Santé mentale : les « centres experts », ligne de fracture entre psychiatres

Le débat autour des « centres experts » s’intensifie parmi les psychiatres, divisant une communauté généralement vocale. Le collectif Printemps de la psychiatrie a annoncé une journée de conférences à Paris le 28 mars, visant à relancer la discussion et à « alerter l’opinion » sur cette question cruciale. Le thème de l’événement sera : « Expertiser n’est pas soigner. Quelle(s) psychiatrie(s) pour demain ? »

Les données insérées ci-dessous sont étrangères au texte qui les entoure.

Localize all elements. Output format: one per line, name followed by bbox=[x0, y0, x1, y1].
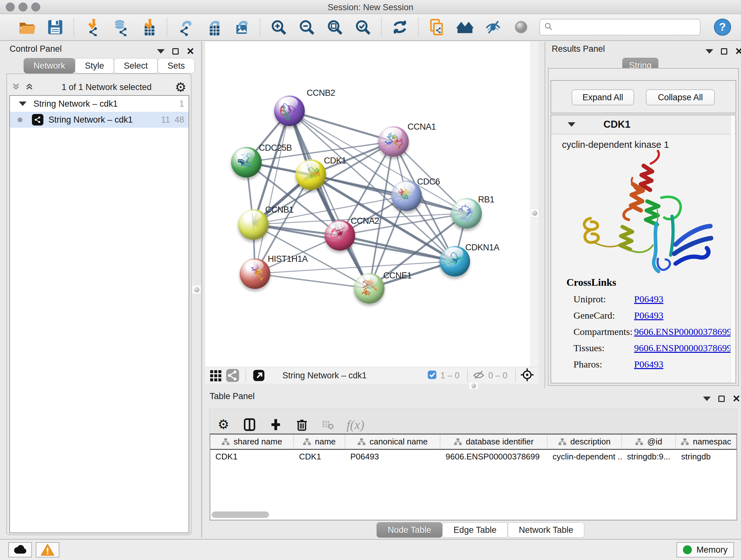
collection-expand-icon[interactable] bbox=[19, 102, 26, 106]
node-CDC25B[interactable] bbox=[231, 147, 262, 178]
node-CDK1[interactable] bbox=[295, 159, 326, 190]
columns-icon[interactable] bbox=[242, 417, 257, 432]
share-view-icon[interactable] bbox=[224, 368, 241, 383]
save-session-icon[interactable] bbox=[45, 17, 65, 37]
show-items-icon[interactable] bbox=[511, 17, 531, 37]
fit-selected-crosshair-icon[interactable] bbox=[520, 368, 534, 383]
gear-icon[interactable]: ⚙ bbox=[216, 417, 231, 432]
column-header--id[interactable]: @id bbox=[622, 435, 676, 449]
collapse-all-button[interactable]: Collapse All bbox=[646, 89, 715, 105]
tab-sets[interactable]: Sets bbox=[158, 58, 195, 73]
crosslink-link[interactable]: P06493 bbox=[634, 359, 664, 370]
export-image-icon[interactable] bbox=[232, 17, 252, 37]
node-label-CDKN1A: CDKN1A bbox=[465, 243, 499, 253]
selected-checkbox-icon[interactable] bbox=[427, 370, 437, 381]
tab-network-table[interactable]: Network Table bbox=[508, 522, 585, 538]
network-canvas[interactable]: CCNB2CCNA1CDC25BCDK1CDC6RB1CCNB1CCNA2CDK… bbox=[205, 42, 539, 367]
zoom-selected-icon[interactable] bbox=[353, 17, 373, 37]
tab-node-table[interactable]: Node Table bbox=[377, 522, 442, 538]
table-row[interactable]: CDK1CDK1P064939606.ENSP00000378699cyclin… bbox=[210, 450, 737, 464]
entry-collapse-icon[interactable] bbox=[568, 122, 576, 127]
zoom-in-icon[interactable] bbox=[269, 17, 288, 37]
export-table-icon[interactable] bbox=[204, 17, 223, 37]
node-HIST1H1A[interactable] bbox=[240, 258, 270, 289]
cloud-icon[interactable] bbox=[8, 542, 32, 557]
right-splitter-handle[interactable] bbox=[530, 208, 539, 217]
crosslink-row: Tissues:9606.ENSP00000378699 bbox=[574, 343, 736, 354]
node-label-CCNE1: CCNE1 bbox=[383, 271, 412, 281]
delete-icon[interactable] bbox=[294, 417, 310, 432]
help-icon[interactable]: ? bbox=[713, 17, 732, 37]
edge-CCNA2-CDKN1A[interactable] bbox=[340, 235, 455, 261]
zoom-out-icon[interactable] bbox=[297, 17, 317, 37]
results-entry-header[interactable]: CDK1 bbox=[551, 115, 736, 134]
warning-icon[interactable] bbox=[36, 542, 59, 557]
left-splitter-handle[interactable] bbox=[192, 285, 201, 294]
tab-select[interactable]: Select bbox=[114, 58, 158, 73]
network-collection-row[interactable]: String Network – cdk1 1 bbox=[10, 96, 189, 112]
float-panel-icon[interactable] bbox=[172, 48, 179, 55]
import-network-file-icon[interactable] bbox=[82, 17, 102, 37]
node-CCNE1[interactable] bbox=[354, 273, 385, 304]
close-panel-icon[interactable]: ✕ bbox=[732, 394, 740, 403]
cell--id[interactable]: stringdb:9... bbox=[622, 450, 676, 464]
cell-description[interactable]: cyclin-dependent ... bbox=[548, 450, 622, 464]
open-session-icon[interactable] bbox=[17, 17, 37, 37]
panel-menu-icon[interactable] bbox=[703, 396, 711, 401]
tab-edge-table[interactable]: Edge Table bbox=[442, 522, 508, 538]
string-home-icon[interactable] bbox=[455, 17, 475, 37]
memory-button[interactable]: Memory bbox=[677, 542, 734, 557]
import-network-database-icon[interactable] bbox=[111, 17, 130, 37]
update-network-icon[interactable] bbox=[390, 17, 410, 37]
column-header-database-identifier[interactable]: database identifier bbox=[441, 435, 547, 449]
cell-name[interactable]: CDK1 bbox=[294, 450, 345, 464]
table-hscrollbar-thumb[interactable] bbox=[212, 511, 269, 518]
crosslink-link[interactable]: P06493 bbox=[634, 294, 664, 305]
expand-all-button[interactable]: Expand All bbox=[571, 89, 634, 105]
import-table-icon[interactable] bbox=[138, 17, 158, 37]
node-table[interactable]: shared namenamecanonical namedatabase id… bbox=[210, 434, 737, 520]
column-header-description[interactable]: description bbox=[548, 435, 622, 449]
close-panel-icon[interactable]: ✕ bbox=[186, 47, 194, 56]
tab-style[interactable]: Style bbox=[75, 58, 114, 73]
crosslink-link[interactable]: P06493 bbox=[634, 310, 664, 321]
left-splitter[interactable] bbox=[201, 42, 202, 538]
cell-namespac[interactable]: stringdb bbox=[676, 450, 737, 464]
crosslink-link[interactable]: 9606.ENSP00000378699 bbox=[634, 343, 732, 354]
horizontal-splitter-handle[interactable] bbox=[469, 382, 478, 389]
cell-shared-name[interactable]: CDK1 bbox=[210, 450, 294, 464]
node-CCNB2[interactable] bbox=[274, 96, 305, 126]
column-header-shared-name[interactable]: shared name bbox=[210, 435, 294, 449]
column-header-canonical-name[interactable]: canonical name bbox=[345, 435, 441, 449]
node-RB1[interactable] bbox=[451, 198, 482, 229]
column-header-name[interactable]: name bbox=[294, 435, 345, 449]
close-panel-icon[interactable]: ✕ bbox=[735, 47, 741, 56]
node-CCNA1[interactable] bbox=[378, 126, 409, 157]
zoom-fit-icon[interactable] bbox=[325, 17, 345, 37]
collapse-all-networks-icon[interactable] bbox=[25, 82, 34, 92]
export-network-icon[interactable] bbox=[176, 17, 195, 37]
float-panel-icon[interactable] bbox=[718, 395, 725, 402]
node-CCNB1[interactable] bbox=[238, 209, 269, 240]
grid-view-icon[interactable] bbox=[208, 368, 224, 383]
edge-HIST1H1A-CCNE1[interactable] bbox=[255, 273, 369, 288]
clone-network-icon[interactable] bbox=[427, 17, 447, 37]
cell-database-identifier[interactable]: 9606.ENSP00000378699 bbox=[441, 450, 547, 464]
crosslink-link[interactable]: 9606.ENSP00000378699 bbox=[634, 326, 732, 337]
export-view-icon[interactable] bbox=[251, 368, 267, 383]
network-row[interactable]: String Network – cdk1 11 48 bbox=[10, 112, 189, 128]
tab-network[interactable]: Network bbox=[23, 58, 75, 73]
column-header-namespac[interactable]: namespac bbox=[676, 435, 737, 449]
cell-canonical-name[interactable]: P06493 bbox=[345, 450, 441, 464]
add-row-icon[interactable] bbox=[268, 417, 283, 432]
hidden-eye-icon[interactable] bbox=[472, 369, 485, 381]
control-panel-tabs: NetworkStyleSelectSets bbox=[23, 58, 195, 73]
results-scrollbar[interactable] bbox=[731, 115, 735, 383]
float-panel-icon[interactable] bbox=[721, 48, 727, 55]
hide-items-icon[interactable] bbox=[483, 17, 503, 37]
network-options-gear-icon[interactable]: ⚙ bbox=[175, 81, 186, 94]
expand-all-networks-icon[interactable] bbox=[11, 82, 20, 92]
panel-menu-icon[interactable] bbox=[157, 49, 165, 54]
search-input[interactable] bbox=[556, 22, 696, 33]
panel-menu-icon[interactable] bbox=[705, 49, 713, 54]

Ces centres, au nombre de 54, sont spécialisés dans le diagnostic et la recherche en santé mentale, sous l’égide de FondaMental, une fondation créée en 2007. Ils se concentrent sur quatre pathologies majeures : la bipolarité, la schizophrénie, la dépression résistante et les troubles du spectre de l’autisme sans déficience intellectuelle. En vingt ans, environ 20 000 patients, orientés par des médecins généralistes ou psychiatres, ont bénéficié d’évaluations via des bilans « pluridisciplinaires spécialisés, exhaustifs et standardisés ».

Les partisans de ces centres défendent une approche de « psychiatrie de précision », s’appuyant sur des centres hospitaliers universitaires (CHU). À l’inverse, leurs détracteurs soulignent un décalage avec les soins de terrain, qualifiant ces centres d’échelon « déconnecté ». Ce débat a pris une dimension politique avec l’adoption, en première lecture au Sénat le 16 décembre 2025, d’une proposition de loi visant à intégrer ces centres dans le code de santé publique. Cette initiative, portée par le sénateur Alain Milon, a exacerbé les tensions, bien qu’elle ne figure pas encore à l’ordre du jour de l’Assemblée nationale.

Plusieurs organisations du secteur, telles que le Syndicat des psychiatres des hôpitaux et l’Association nationale des psychiatres, émettent des réserves concernant ce texte. Celui-ci permettrait aux centres experts de sortir de leur statut expérimental pour établir un « troisième » niveau de recours en psychiatrie, en complément des médecins généralistes et des centres médico-psychologiques.

Cette situation met en lumière des enjeux importants pour l’avenir de la psychiatrie en France, tout en soulevant des questions sur l’accessibilité et la qualité des soins.